Criminalizing Supporters of Justice is a Key Play in the Fascist Playbook
The fascists at Immigration and Customs Enforcement aren’t just targeting the nation’s brown people for ethnic cleansing. They are criminalizing anyone supporting them, an old play from the fascist playbook.
From the moment Scott Warren was arrested by Border Patrol agents on a remote property just north of the Mexican border, in January this year, there were questions. The 35-year-old college instructor, with a doctorate in geography and a history of academic and humanitarian work along the border, was found in a building known locally as “the Barn,” in the company of two young undocumented men from Mexico.
Accused of supplying the men with food, water, clothing, and a place to sleep, he was indicted by a grand jury in February, on two counts of harboring illegal aliens and one count of conspiracy to transport and harbor illegal aliens. The humanitarian aid volunteer could spend up to two decades in prison if convicted and sentenced to consecutive terms.
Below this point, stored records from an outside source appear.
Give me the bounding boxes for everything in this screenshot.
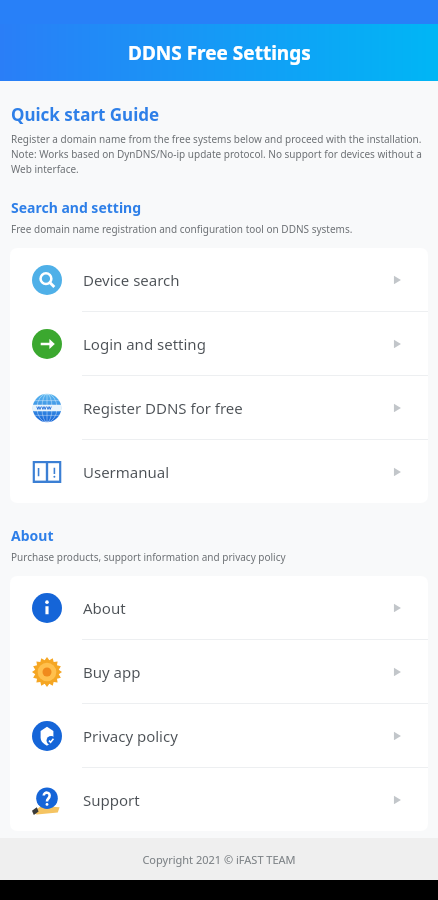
staticText: Support (83, 790, 388, 810)
staticText: Buy app (83, 662, 388, 682)
staticText: Register DDNS for free (83, 398, 388, 418)
button[interactable]: Usermanual (10, 440, 428, 503)
button[interactable]: Device search (10, 248, 428, 311)
staticText: DDNS Free Settings (128, 40, 311, 66)
staticText: Search and setting (11, 198, 142, 217)
staticText: Privacy policy (83, 726, 388, 746)
staticText: Quick start Guide (11, 103, 160, 126)
staticText: Usermanual (83, 462, 388, 482)
staticText: Copyright 2021 © iFAST TEAM (142, 852, 296, 867)
button[interactable]: Login and setting (10, 312, 428, 375)
staticText: Register a domain name from the free sys… (11, 132, 427, 176)
button[interactable]: Buy app (10, 640, 428, 703)
staticText: About (83, 598, 388, 618)
staticText: Login and setting (83, 334, 388, 354)
button[interactable]: Support (10, 768, 428, 831)
button[interactable]: Register DDNS for free (10, 376, 428, 439)
staticText: Free domain name registration and config… (11, 222, 353, 236)
staticText: Purchase products, support information a… (11, 550, 286, 564)
button[interactable]: Privacy policy (10, 704, 428, 767)
staticText: About (11, 526, 54, 545)
staticText: Device search (83, 270, 388, 290)
button[interactable]: About (10, 576, 428, 639)
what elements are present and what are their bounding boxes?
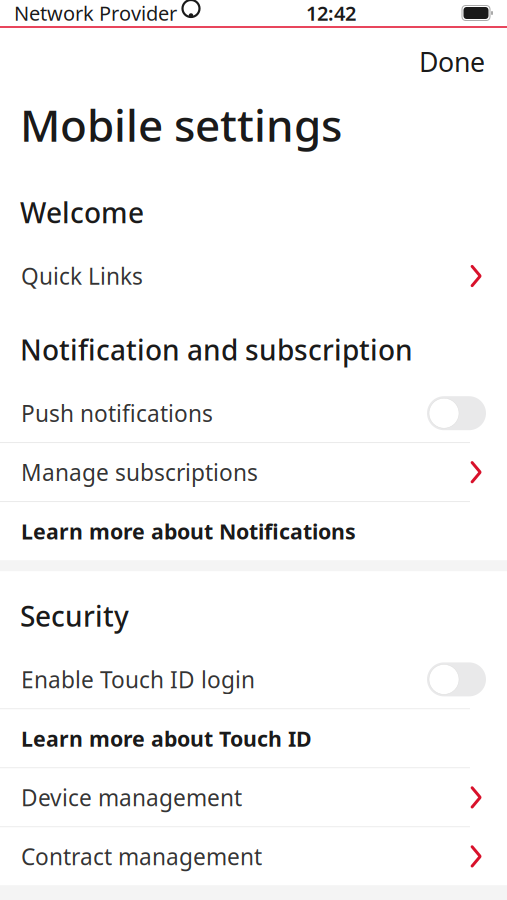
button[interactable]: Manage subscriptions [0,443,507,501]
button[interactable]: Learn more about Notifications [0,502,507,560]
button[interactable]: Quick Links [0,247,507,305]
staticText: Network Provider [14,0,177,26]
button[interactable]: Enable Touch ID login [0,650,507,708]
button[interactable]: Learn more about Touch ID [0,709,507,767]
staticText: 12:42 [306,0,356,26]
button[interactable]: Done [403,36,501,87]
staticText: Mobile settings [20,95,342,154]
staticText: Learn more about Notifications [21,517,356,545]
staticText: Welcome [20,194,144,231]
staticText: Notification and subscription [20,331,413,368]
staticText: Enable Touch ID login [21,664,255,694]
staticText: Done [419,44,485,79]
staticText: Learn more about Touch ID [21,724,312,752]
staticText [177,0,182,26]
button[interactable]: Device management [0,768,507,826]
staticText: Device management [21,782,242,812]
button[interactable]: Push notifications [0,384,507,442]
staticText: Push notifications [21,398,213,428]
staticText: Manage subscriptions [21,457,258,487]
staticText: Contract management [21,841,262,871]
staticText: Quick Links [21,261,143,291]
staticText: Security [20,597,129,634]
button[interactable]: Contract management [0,827,507,885]
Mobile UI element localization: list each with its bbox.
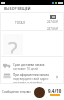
staticText: ТОТАЛ: [15, 21, 25, 25]
staticText: 247.66 ₽: [47, 20, 59, 24]
staticText: подтвердите свой адрес: [13, 77, 49, 81]
button[interactable]: ВЫБОР ВЕЩЕЙ: [0, 5, 64, 12]
button[interactable]: Delivery: [3, 63, 63, 71]
staticText: Сообщение отзывы: [2, 90, 31, 94]
button[interactable]: Package: [3, 73, 63, 83]
other: Delivery: [3, 63, 11, 69]
other: More: [55, 75, 59, 79]
staticText: ?: [8, 34, 18, 55]
staticText: Срок доставки заказа: [13, 63, 45, 67]
staticText: 247.66 ₽: [47, 27, 59, 30]
staticText: ВЫБОР ВЕЩЕЙ: [4, 6, 31, 11]
staticText: доставки и телефон: [13, 81, 42, 83]
other: Package: [3, 73, 11, 79]
staticText: При оформлении заказа: [13, 73, 49, 77]
staticText: 9,4/10: [48, 88, 62, 94]
button[interactable]: ТОТАЛ: [1, 13, 63, 30]
staticText: составит 10 дней: [13, 67, 38, 71]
Warren is also one of nine volunteers with No More Deaths, an official ministry of the Unitarian Universalist Church of Tucson, to be hit with federal charges in recent months for leaving water in a remote federal wilderness preserve where migrants routinely disappear and die. His arrest came just hours after No More Deaths published a report that documents evidence of Border Patrol agents destroying jugs of water that the group leaves for migrants in the desert.
Now, more than three months after the raid on the Barn, filings in the criminal case against Warren reveal new details about the January operation, bolstering suspicions that law enforcement has come to see No More Deaths, an organization focused on preventing the loss of life in the borderlands, as a criminal organization aimed at aiding the unlawful entry of migrants into the U.S.
A motion to suppress evidence that was filed by Warren’s attorneys, who claim that the warrantless search of The Barn was unlawful, includes text messages between Border Patrol agents from before and after the raid, as well as reports written by agency officials at the time. The materials include talk of open investigations into No More Deaths as an organization, descriptions of Warren as a “recruiter” for the group, and links made between Warren’s arrest and prior enforcement actions that stemmed from the organization’s “illicit” work.
The Border Patrol’s Tucson Sector declined to comment on the recently filed materials, referring The Intercept’s questions, initially sent Friday, to the U.S. attorney’s office. The U.S. attorney’s office refused to say whether an investigation has been opened into No More Deaths as an organization, citing office policy. By Monday, the documents had been removed from the federal government’s online database of court records.
That’s right–they are arresting and prosecuting people for the crime of leaving water in the desert so people don’t die.
I don’t know what additional evidence we need to abolish ICE completely and start our immigration system over from scratch.